1 2 3 4 5 6 7 8 9 10 11 12 13 14 15 16 17 18 19 20 21 |
# evaluate an xgboost regression model on the housing dataset from numpy import absolute from pandas import read_csv from sklearn.model_selection import cross_val_score from sklearn.model_selection import RepeatedKFold from xgboost import XGBRegressor # load the dataset url = ‘https://raw.githubusercontent.com/jbrownlee/Datasets/master/housing.csv’ dataframe = read_csv(url, header=None) data = dataframe.values # split data into input and output columns X, y = data[:, :–1], data[:, –1] # pinpoint model model = XGBRegressor() # pinpoint model evaluation method cv = RepeatedKFold(n_splits=10, n_repeats=3, random_state=1) # evaluate model scores = cross_val_score(model, X, y, scoring=‘neg_mean_absolute_error’, cv=cv, n_jobs=–1) # gravity scores to be positive scores = absolute(scores) print(‘Mean MAE: %.3f (%.3f)’ % (scores.mean(), scores.std()) ) |

Running the example evaluates the XGBoost Regression algorithm on the housing dataset and reports the stereotype MAE wideness the three repeats of 10-fold cross-validation.

**Note**: Your results may vary given the stochastic nature of the algorithm or evaluation procedure, or differences in numerical precision.
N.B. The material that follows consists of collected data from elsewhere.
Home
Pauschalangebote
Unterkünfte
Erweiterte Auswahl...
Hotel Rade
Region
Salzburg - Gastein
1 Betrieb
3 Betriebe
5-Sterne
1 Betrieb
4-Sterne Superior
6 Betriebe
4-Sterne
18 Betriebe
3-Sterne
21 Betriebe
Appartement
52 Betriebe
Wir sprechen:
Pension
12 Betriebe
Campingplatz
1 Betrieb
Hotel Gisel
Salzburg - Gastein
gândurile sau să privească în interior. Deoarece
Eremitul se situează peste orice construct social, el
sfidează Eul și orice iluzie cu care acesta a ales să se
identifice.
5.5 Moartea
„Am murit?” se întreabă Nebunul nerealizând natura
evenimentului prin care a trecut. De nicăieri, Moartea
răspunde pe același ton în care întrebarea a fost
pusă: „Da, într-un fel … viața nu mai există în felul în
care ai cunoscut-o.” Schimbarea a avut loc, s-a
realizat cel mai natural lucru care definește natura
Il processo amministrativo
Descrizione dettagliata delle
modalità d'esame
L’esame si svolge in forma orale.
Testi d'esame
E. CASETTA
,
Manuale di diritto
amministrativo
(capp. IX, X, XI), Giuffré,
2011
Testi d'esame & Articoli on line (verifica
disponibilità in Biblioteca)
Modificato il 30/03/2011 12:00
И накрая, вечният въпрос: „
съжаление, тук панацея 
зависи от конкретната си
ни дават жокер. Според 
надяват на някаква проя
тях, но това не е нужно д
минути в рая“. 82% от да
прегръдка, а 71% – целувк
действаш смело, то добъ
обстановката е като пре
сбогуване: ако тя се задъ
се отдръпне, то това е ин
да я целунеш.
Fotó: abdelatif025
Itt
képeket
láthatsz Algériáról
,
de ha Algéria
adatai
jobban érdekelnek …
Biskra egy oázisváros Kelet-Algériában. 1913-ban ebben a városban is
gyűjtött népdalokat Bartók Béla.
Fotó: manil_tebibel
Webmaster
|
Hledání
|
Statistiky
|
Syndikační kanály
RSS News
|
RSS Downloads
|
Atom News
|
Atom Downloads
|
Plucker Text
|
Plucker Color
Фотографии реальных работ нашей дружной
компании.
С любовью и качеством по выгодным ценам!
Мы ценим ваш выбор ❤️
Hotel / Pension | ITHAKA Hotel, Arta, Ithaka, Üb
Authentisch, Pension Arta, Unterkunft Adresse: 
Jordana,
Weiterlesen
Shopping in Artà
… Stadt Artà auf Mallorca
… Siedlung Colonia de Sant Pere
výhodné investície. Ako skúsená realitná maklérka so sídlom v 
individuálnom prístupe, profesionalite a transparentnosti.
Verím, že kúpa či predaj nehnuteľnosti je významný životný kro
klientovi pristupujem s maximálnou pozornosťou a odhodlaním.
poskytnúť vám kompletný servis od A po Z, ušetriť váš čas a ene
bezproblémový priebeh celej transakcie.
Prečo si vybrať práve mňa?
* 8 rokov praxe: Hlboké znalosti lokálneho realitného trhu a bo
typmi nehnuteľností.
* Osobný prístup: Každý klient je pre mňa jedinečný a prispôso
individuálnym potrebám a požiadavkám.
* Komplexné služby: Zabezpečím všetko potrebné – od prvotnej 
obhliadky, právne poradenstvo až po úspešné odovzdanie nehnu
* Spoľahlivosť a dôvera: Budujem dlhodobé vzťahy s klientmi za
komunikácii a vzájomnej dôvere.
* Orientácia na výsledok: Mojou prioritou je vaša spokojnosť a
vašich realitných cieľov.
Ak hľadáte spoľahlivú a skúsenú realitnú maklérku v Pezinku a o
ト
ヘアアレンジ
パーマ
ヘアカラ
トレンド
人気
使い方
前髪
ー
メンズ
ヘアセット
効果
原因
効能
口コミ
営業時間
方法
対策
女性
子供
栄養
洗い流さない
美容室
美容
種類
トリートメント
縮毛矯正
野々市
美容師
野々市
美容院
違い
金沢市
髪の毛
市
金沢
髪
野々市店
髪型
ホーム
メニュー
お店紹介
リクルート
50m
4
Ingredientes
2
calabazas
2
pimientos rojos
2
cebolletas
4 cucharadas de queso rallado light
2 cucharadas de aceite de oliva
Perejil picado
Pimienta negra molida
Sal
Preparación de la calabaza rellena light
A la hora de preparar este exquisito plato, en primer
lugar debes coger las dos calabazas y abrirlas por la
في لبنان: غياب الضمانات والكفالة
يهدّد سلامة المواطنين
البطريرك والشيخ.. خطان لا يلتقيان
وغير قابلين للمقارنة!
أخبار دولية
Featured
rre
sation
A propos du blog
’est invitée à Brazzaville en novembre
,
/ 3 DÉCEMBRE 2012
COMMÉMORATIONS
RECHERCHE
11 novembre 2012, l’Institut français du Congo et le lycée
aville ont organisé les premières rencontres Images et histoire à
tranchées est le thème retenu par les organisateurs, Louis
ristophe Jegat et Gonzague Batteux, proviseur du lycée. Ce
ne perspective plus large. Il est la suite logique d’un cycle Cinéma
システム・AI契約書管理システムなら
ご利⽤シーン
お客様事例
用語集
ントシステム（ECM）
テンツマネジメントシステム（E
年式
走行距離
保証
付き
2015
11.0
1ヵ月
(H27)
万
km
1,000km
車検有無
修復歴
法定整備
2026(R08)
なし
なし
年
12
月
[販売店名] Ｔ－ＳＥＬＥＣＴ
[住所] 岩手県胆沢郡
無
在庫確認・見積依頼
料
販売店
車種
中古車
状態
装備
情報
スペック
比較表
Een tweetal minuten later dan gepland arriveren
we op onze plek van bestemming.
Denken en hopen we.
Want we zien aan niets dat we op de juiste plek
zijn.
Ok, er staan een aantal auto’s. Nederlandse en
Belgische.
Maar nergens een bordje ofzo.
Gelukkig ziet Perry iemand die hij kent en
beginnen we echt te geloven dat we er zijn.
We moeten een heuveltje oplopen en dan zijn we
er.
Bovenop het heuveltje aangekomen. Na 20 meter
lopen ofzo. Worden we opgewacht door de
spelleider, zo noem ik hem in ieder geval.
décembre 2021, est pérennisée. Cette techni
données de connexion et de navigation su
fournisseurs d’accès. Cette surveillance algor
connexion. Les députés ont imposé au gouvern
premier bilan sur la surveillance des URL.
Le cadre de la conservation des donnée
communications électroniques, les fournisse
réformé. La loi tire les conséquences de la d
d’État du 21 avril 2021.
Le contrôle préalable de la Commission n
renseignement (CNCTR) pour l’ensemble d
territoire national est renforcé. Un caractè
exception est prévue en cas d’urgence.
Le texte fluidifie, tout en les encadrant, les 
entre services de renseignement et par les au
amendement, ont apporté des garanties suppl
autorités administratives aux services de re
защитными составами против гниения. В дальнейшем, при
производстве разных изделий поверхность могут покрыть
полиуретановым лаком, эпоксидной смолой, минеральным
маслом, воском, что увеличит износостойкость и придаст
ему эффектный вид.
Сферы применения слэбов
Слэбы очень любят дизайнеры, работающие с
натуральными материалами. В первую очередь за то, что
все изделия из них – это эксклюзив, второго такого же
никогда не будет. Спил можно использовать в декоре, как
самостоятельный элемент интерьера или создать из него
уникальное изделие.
Consider running the example a few times and compare the stereotype outcome.

In this case, we can see that the model achieved a MAE of well-nigh 2.1.

This is a good score, largest than the baseline, meaning the model has skill and tropical to the weightier score of 1.9.

Mean MAE: 2.109 (0.320) |

We may decide to use the XGBoost Regression model as our final model and make predictions on new data.

This can be achieved by fitting the model on all misogynist data and calling the *predict()* function, passing in a new row of data.

For example:

... # make a prediction yhat = model.predict(new_data) |

We can demonstrate this with a well-constructed example, listed below.

1 2 3 4 5 6 7 8 9 10 11 12 13 14 15 16 17 18 19 20 21 |
# fit a final xgboost model on the housing dataset and make a prediction from numpy import asarray from pandas import read_csv from xgboost import XGBRegressor # load the dataset url = ‘https://raw.githubusercontent.com/jbrownlee/Datasets/master/housing.csv’ dataframe = read_csv(url, header=None) data = dataframe.values # split dataset into input and output columns X, y = data[:, :–1], data[:, –1] # pinpoint model model = XGBRegressor() # fit model model.fit(X, y) # pinpoint new data row = [0.00632,18.00,2.310,0,0.5380,6.5750,65.20,4.0900,1,296.0,15.30,396.90,4.98] new_data = asarray([row]) # make a prediction yhat = model.predict(new_data) # summarize prediction print(‘Predicted: %.3f’ % yhat) |

Running the example fits the model and makes a prediction for the new rows of data.

**Note**: Your results may vary given the stochastic nature of the algorithm or evaluation procedure, or differences in numerical precision. Consider running the example a few times and compare the stereotype outcome.

In this case, we can see that the model predicted a value of well-nigh 24.

Predicted: 24.019 |

## Further Reading

This section provides increasingly resources on the topic if you are looking to go deeper.

### Tutorials

### Papers

### APIs

## Summary

In this tutorial, you discovered how to develop and evaluate XGBoost regression models in Python.

Specifically, you learned:

- XGBoost is an efficient implementation of gradient boosting that can be used for regression predictive modeling.
- How to evaluate an XGBoost regression model using the weightier practice technique of repeated k-fold cross-validation.
- How to fit a final model and use it to make a prediction on new data.

**Do you have any questions?**

Ask your questions in the comments unelevated and I will do my weightier to answer.